Ini Ancaman Tersembunyi Usai Api Karhutla Mulai Padam

Kompas.com, 2 September 2026, 09:54 WIB
Manda Firmansyah,
Bambang P. Jatmiko

Tim Redaksi

KOMPAS.com - Bahaya kebakaran hutan dan lahan (karhutla) justru berada pada titik kritis saat api mulai meredup atau pasca-proses penyiram dilakukan.

Padamnya api bukan berarti berakhirnya ancaman kesehatan dan dampak karhutla terhadap lingkungan.
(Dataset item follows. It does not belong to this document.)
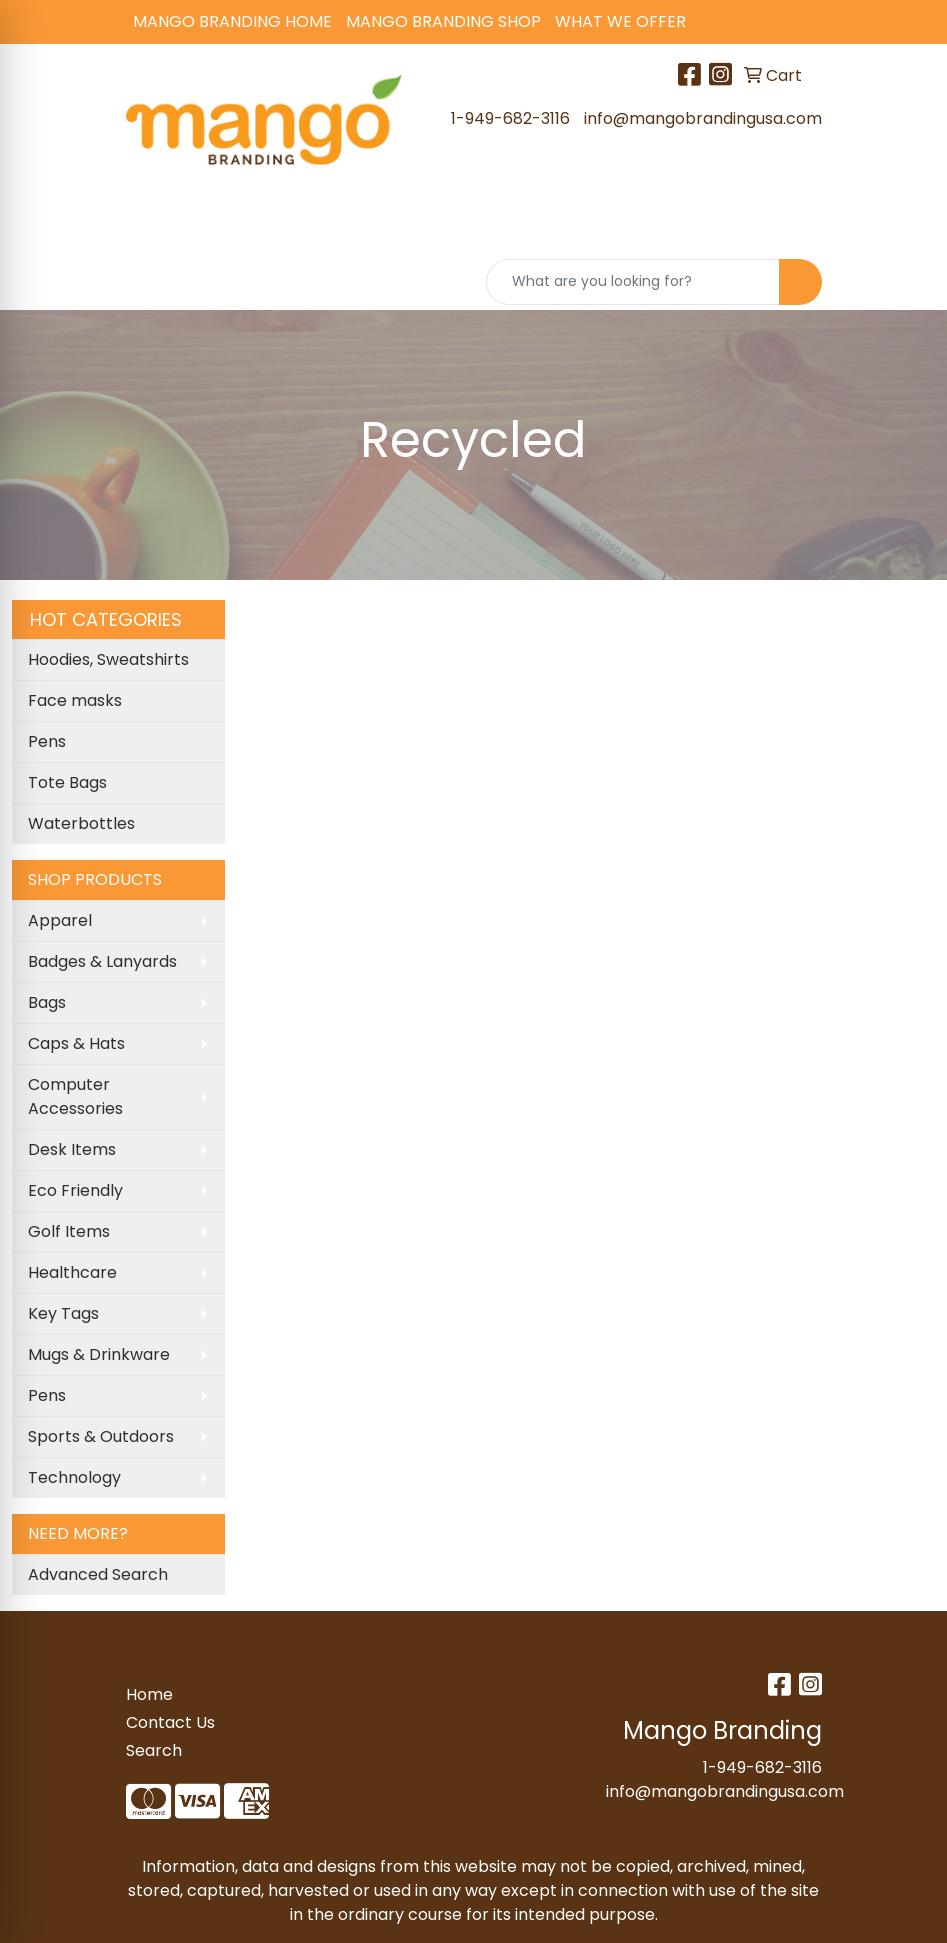  What do you see at coordinates (47, 741) in the screenshot?
I see `Pens` at bounding box center [47, 741]. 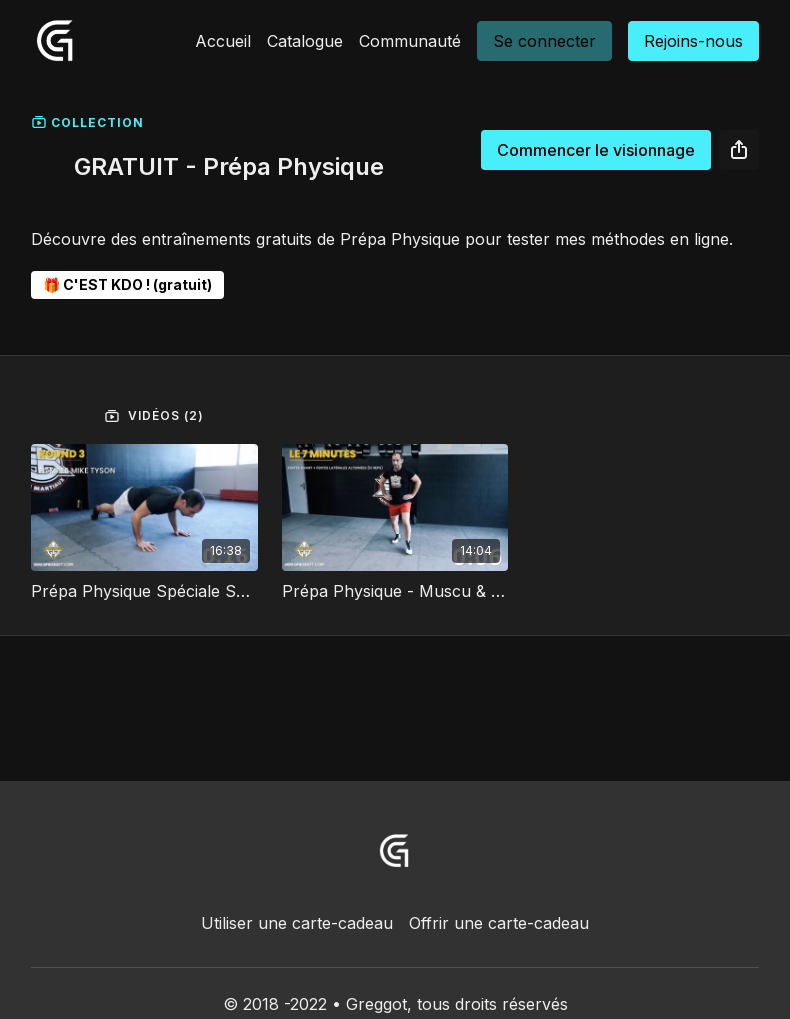  I want to click on 🎁 C'EST KDO ! (gratuit), so click(127, 284).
Di tahap inilah penggunaan Indeks Standar Pencemar Udara (ISPU) penting untuk memastikan apakah kondisi sudah aman usai asap dari karhutla tidak lagi tampak pekat. 

‎ISPU masih bisa berada pada level 'sangat tidak sehat' atau bahkan 'berbahaya' selama fase peralihan pasca api padam. Pada masa transisi ini, gas-gas sisa pembakaran masih menggantung di atmosfer dan mengalami transformasi kimia.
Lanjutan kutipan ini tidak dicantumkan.